No. 9. "Saint of Me" (with the Rolling Stones, 1997)

Preston made a fitting return as a sideman and arranger for this Bridges to Babylon-era single. Not only had he enjoyed a lengthy tenure with the Rolling Stones, but the song's theme also echoed Preston's own struggles for redemption. His presence was part of a markedly different period of Stones session work. Back during their years as tax exiles, the band was often forced to set up in remote locales. Now, a variety of outsiders – conventional figures like Preston and Waddy Wachtel but also surprises like the Dust Brothers of Beck fame – could stop by. Meshell Ndegeocello also guests on "Saint of Me," locking in tight with Charlie Watts.

No. 8. "I Wrote a Simple Song" (1971)

By the time this title track arrived, Preston was beginning to take a more central role in a career that had more recently been defined by his relationship with the Beatles. George Harrison added dobro to "I Wrote a Simple Song," and played guitar on most of the other album tracks. But Preston self-produced for the first time, as he shifted from Apple Records to A&M. The gospel-inflected greatness of "I Wrote a Simple Song" was soon forgotten, however, when radio programmers fell in love with the super-funky b-side "Outa-Space," found later on our list of Top 10 Billy Preston Songs. Ironically, he'd argued for "Outa-Space" as the a-side in the first place.

No. 7. "Melody" (with the Rolling Stones, 1976)

Preston was so prominently featured on "Melody" that the liner notes for Black and Blue said the song was "inspired by" him. "It sort of came out of something that Billy and I were messing around with, just piano and voice," Mick Jagger told Rolling Stone in 1976. "It's got an incredible amount of overdub now, but down in the nitty gritty, it's really just a rhythm section and voice." But did Billy Preston actually deserve a cut of the publishing?
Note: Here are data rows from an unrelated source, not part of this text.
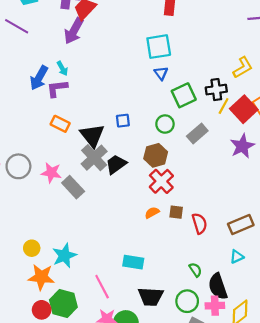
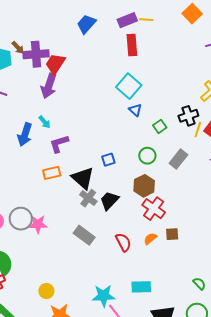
cyan square: (159, 47) -> (129, 86), turned -30
purple L-shape: (57, 88) -> (59, 144), moved
green square: (184, 95) -> (160, 126), size x0.6
orange rectangle: (60, 124) -> (52, 173), turned -30
gray cross: (94, 158) -> (88, 198), size x0.7
pink star: (51, 173) -> (38, 224), moved
gray rectangle: (73, 187) -> (84, 235), moved
red semicircle: (199, 223) -> (123, 242), moved
cyan star: (64, 256) -> (104, 296), moved, turned 30

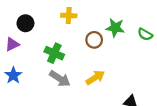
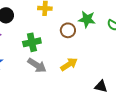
green cross: (54, 53) -> (32, 42), turned -36

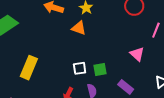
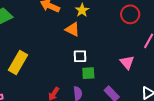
white square: (80, 68) -> (80, 56), moved

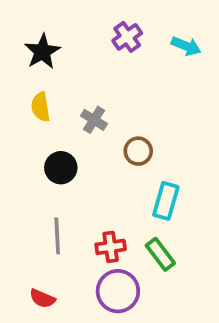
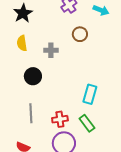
gray cross: (94, 120) -> (51, 50), turned -32
brown circle: (138, 151) -> (80, 34), moved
Former Stones bassist Bill Wyman seemed to think so: He gave Preston songwriting credit while covering "Melody" with his solo band the Rhythm Kings.

No. 6. "Outa-Space" (1971)

"Outa-Space," with its grease-fire groove and groundbreaking keyboard approach, was part of a string of celestially themed Preston songs that included "Space Race," "The Looner Tune," "Sock It Rocket" and "Go Where No One's Gone Before." But this No. 2-charting Grammy winner remains the best of them. Preston crafted a way-out new sound by running the clavinet through a wah-wah pedal, while calling out changes to his backing band during an improvised session. Disc jockeys then discovered "Outa-Space" on a b-side, allowing Preston to create a direct line to much of what came later as synthesizers infiltrated R&B, to say nothing of a growing sub-genre of trippy funk.
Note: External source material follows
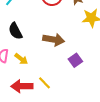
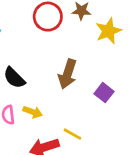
brown arrow: (54, 40) -> (68, 74), turned 115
No. 5. "Get Back" (with the Beatles, 1969)

Though he rose to solo fame after signing with the Beatles' Apple Records, their long association actually began with sideman sessions. They'd met during a 1962 tour when Preston was backing Little Richard. Harrison reintroduced him after seeing Preston on stage with Ray Charles years later during a brief break with the Beatles. The hope was that Preston's mellow nature would help smooth things over. It did. The fruits of their labor began with this chart-topping advance single for the long-delayed Let It Be project.
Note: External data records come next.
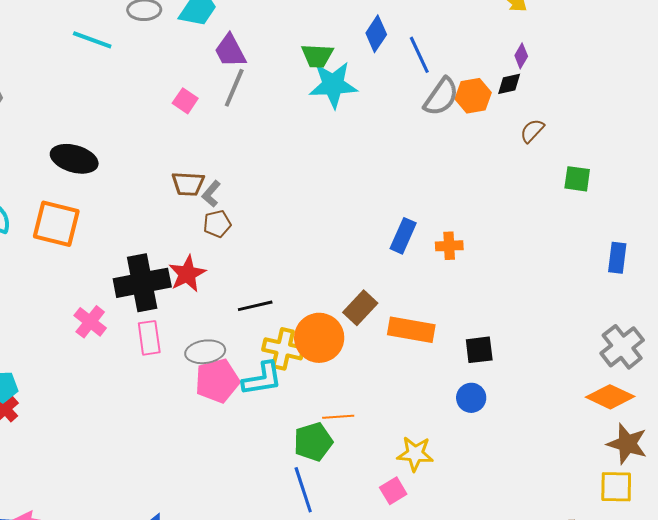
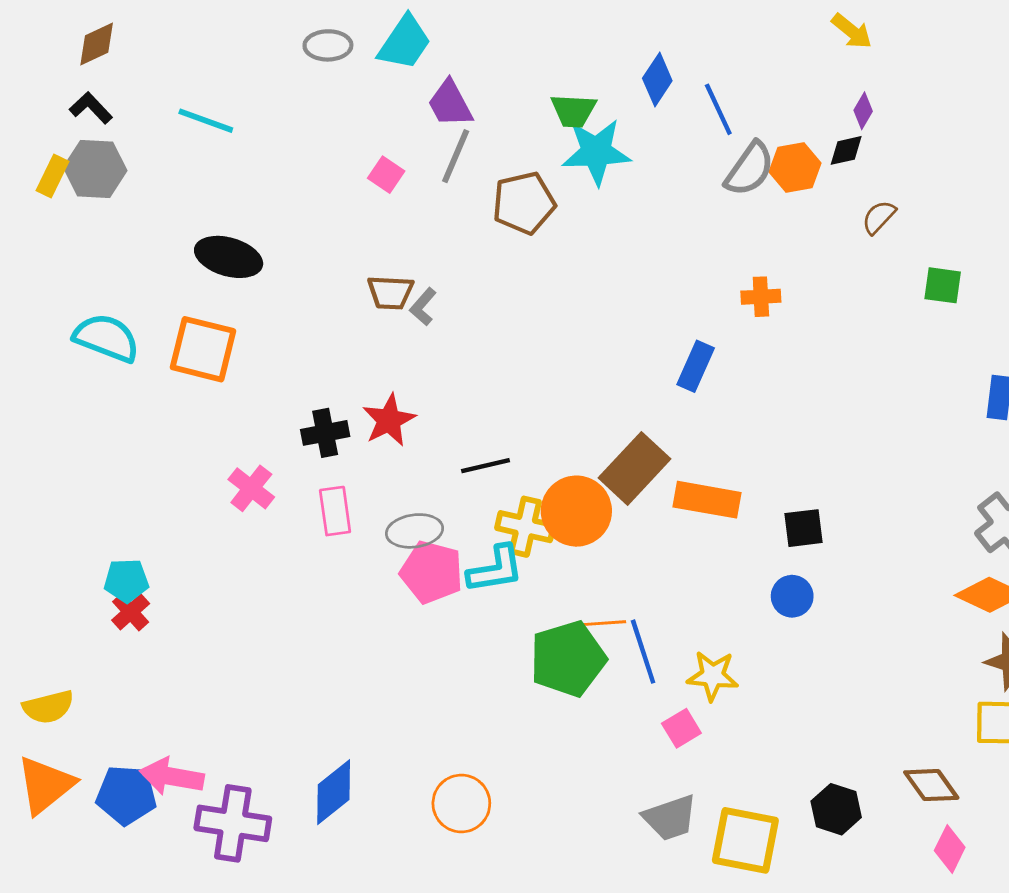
cyan line: (92, 40) -> (206, 121), moved
brown pentagon: (217, 224) -> (524, 203), moved, size x1.6
orange cross: (449, 246) -> (761, 297), moved
black cross: (142, 283) -> (325, 433), size x0.6
brown rectangle: (360, 308) -> (635, 468), size x1.4
pink pentagon: (217, 381) -> (432, 572), turned 30
green pentagon: (313, 442) -> (568, 659), size x1.4
blue line: (303, 490) -> (643, 652), moved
No. 4. "Doo Doo Doo Doo Doo (Heartbreaker)" (with the Rolling Stones, 1973)

Preston hooked his clavinet up to a wah-wah again to help create a chugging rhythm for this Top 20 U.S. hit, leading Rolling Stone to dub it "urban R&B." Not quite, but that certainly sums up the influence Preston brought to the Stones' sound. Beyond the Hohner clavinet, Billy Preston also added a softer accompaniment on an RMI Electra piano to the verses. He began touring with the Rolling Stones this same year, and eventually earned an on-stage spotlight moment that included a live take on "Outa-Space."

No. 3. "Nothing From Nothing" (1974)

"Nothing From Nothing" was certainly something else. Preston started it backstage one night in Atlanta, having been sparked by an old saying. His instrumental accompaniment was what took the track to the next level. "The saloon piano gave it character," Preston later said, "and I had a feeling it would be a hit because it was a sing-a-long kind of thing." He was right. "Nothing From Nothing" became his second chart-topping song – after 1973's "Will It Go Round in Circle," found later in our list of Top 10 Billy Preston Songs. He also presented "Nothing From Nothing" as part of the first-ever musical performance on Saturday Night Live.

No. 2. "Don't Let Me Down" (with the Beatles, 1969)

Preston was one of just two non-members (along with Tony Sheridan) to earn performing credit on a Beatles record, and "Don't Let Me Down" – released as the b-side to "Get Back" – shows why. He brings a note-perfect melancholic interplay to bear against the raw emotion of John Lennon's lyric. He then became a fixture. Preston was there for the group's final rooftop concert then later performed, though this time uncredited, on "I Want You (She's So Heavy)" and "Something." Preston also appeared on solo projects by Harrison, Lennon and Ringo Starr, and had minor hits with his own versions of "Get Back" and "My Sweet Lord."

No. 1. "Will It Go Round in Circles" (1973)

"Will It Go Round in Circles" was borne out of an off-handed comment – "I got a song that ain't got no melody" – made to songwriting partner Bruce Fisher. They got to work, and eventually Preston had both – along with his first-ever solo No. 1 song. It emerged out of sessions that featured guitar and bass work by the Brothers Johnson, who later hit with "I'll Be Good To You" and "Strawberry Letter 23." As "Will It Go Round in Circles" raced to a million in sales, Fisher was finally emboldened to quit his day job in the NBC mailroom. Smart move. He went on to collaborate on two more Top 5 songs with Preston, "Nothing From Nothing" and "You Are So Beautiful," the latter of which was taken up the charts by Joe Cocker.